PROVIDED MATERIAL Start Marker
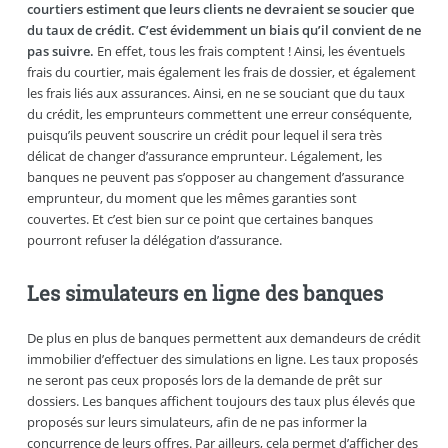
courtiers estiment que leurs clients ne devraient se soucier que
du taux de crédit. C’est évidemment un biais qu’il convient de ne
pas suivre.
En effet, tous les frais comptent ! Ainsi, les éventuels
frais du courtier, mais également les frais de dossier, et également
les frais liés aux assurances. Ainsi, en ne se souciant que du taux
du crédit, les emprunteurs commettent une erreur conséquente,
puisqu’ils peuvent souscrire un crédit pour lequel il sera très
délicat de changer d’assurance emprunteur. Légalement, les
banques ne peuvent pas s’opposer au changement d’assurance
emprunteur, du moment que les mêmes garanties sont
couvertes. Et c’est bien sur ce point que certaines banques
pourront refuser la délégation d’assurance.
Les simulateurs en ligne des banques
De plus en plus de banques permettent aux demandeurs de crédit
immobilier d’effectuer des simulations en ligne. Les taux proposés
ne seront pas ceux proposés lors de la demande de prêt sur
dossiers. Les banques affichent toujours des taux plus élevés que
proposés sur leurs simulateurs, afin de ne pas informer la
concurrence de leurs offres. Par ailleurs, cela permet d’afficher des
PROVIDED MATERIAL End Marker
### [YOUR OBJECTIVE]
Return a verbatim transcription of the data, omitting all images.

### [RESPONSE BELOW]
courtiers estiment que leurs clients ne devraient se soucier que
du taux de crédit. C’est évidemment un biais qu’il convient de ne
pas suivre.
En effet, tous les frais comptent ! Ainsi, les éventuels
frais du courtier, mais également les frais de dossier, et également
les frais liés aux assurances. Ainsi, en ne se souciant que du taux
du crédit, les emprunteurs commettent une erreur conséquente,
puisqu’ils peuvent souscrire un crédit pour lequel il sera très
délicat de changer d’assurance emprunteur. Légalement, les
banques ne peuvent pas s’opposer au changement d’assurance
emprunteur, du moment que les mêmes garanties sont
couvertes. Et c’est bien sur ce point que certaines banques
pourront refuser la délégation d’assurance.
Les simulateurs en ligne des banques
De plus en plus de banques permettent aux demandeurs de crédit
immobilier d’effectuer des simulations en ligne. Les taux proposés
ne seront pas ceux proposés lors de la demande de prêt sur
dossiers. Les banques affichent toujours des taux plus élevés que
proposés sur leurs simulateurs, afin de ne pas informer la
concurrence de leurs offres. Par ailleurs, cela permet d’afficher des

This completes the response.